We’re two years away from the first “talkie,” titled “The Jazz Singer” starring Al Jolson in inherently racist, yet then-socially-unobtrusive “blackface” makeup. We’re four years away from the Great Depression (then just called “the depression”), but, even so, things get pretty Edgar Allan Poe weather-wise when El Niño rolls into Anytown, U.S.A.

Also in 1925: In his native country of Germany, a young David Elliot declines an invitation from a uniquely mustachioed artist friend, with a knack for painting German shepherds, to join some kind of new social club. He instead opts to stowaway on an unsinkable ship headed for Laurel, Del., which his other German pals have assured him is on its way to becoming “die nächste große amerikanische Stadt” (the next great American city).

The next El Niño… 2032-2033

The year is 2032. Seventeen-time Oscar winner Leonardo DiCaprio has just been elected “El Primo Presidente” of the Unified Nations of North America (U.N.N.A.) — a newly incorporated mega-nation consisting of the countries formerly known as Canada, Mexico and the United States, in addition to Botswana (for unspecified reasons).
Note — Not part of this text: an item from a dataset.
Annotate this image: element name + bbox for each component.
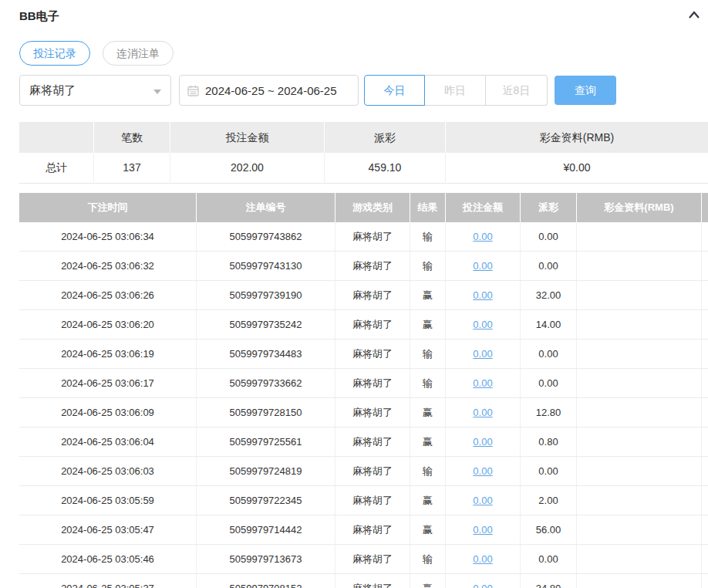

The “Fortune 500” has eventually dwindled down to what has become the “Fortune 14” and consists of the 14 remaining companies trading on the NYSE.

The No. 1 song on the Walmart-Samsung-Berkshire Hathaway-ExxonMobil Billboard Top 100 is literally just a recording of an old AOL dial-up Internet sound on repeat, produced by Kayne West. At the box office, “Benjamin Button 2: The Man Who Just Aged Normally” rakes in an underwhelming $42 billion on opening weekend, just behind “Batman vs. Superman vs. Harry Potter vs. Zombies.”

In the sports world, Daniel Snyder has finally changed the name of the Washington Redskins. The D.C. Redskins are still pretty disappointing, football-wise, however.

Also in 2032: Chris Clark finally breaks the Guinness World Record for marriages after meeting his 34th wife at a regional Zipper Pants Wearers Anonymous (ZPWA) convention on an actual trip to Timbuktu. After returning to the good ol’ U.N.N. of A., six days later, he then breaks the Guinness World Record for divorces (also 34).

Also, also in 2032: On his138th birthday (science), Laurel Mayor David Elliot runs for re-election against a politically-desperate Donald Trump. Trump’s “Don’t be a chump, vote for Trump” campaign doesn’t hold an incumbent candle to Elliot’s “Don’t be an idiot, vote for Elliot,” and he wins in a landslide.

2033: Laurel is called “The Next Great American City” by Rolling Stone-New Yorker-Good Housekeeping-TimeInc. Magazine. In the German edition of the magazine, Elliot is named “Deutsch Mutter des Jahres” (German Native of the Year).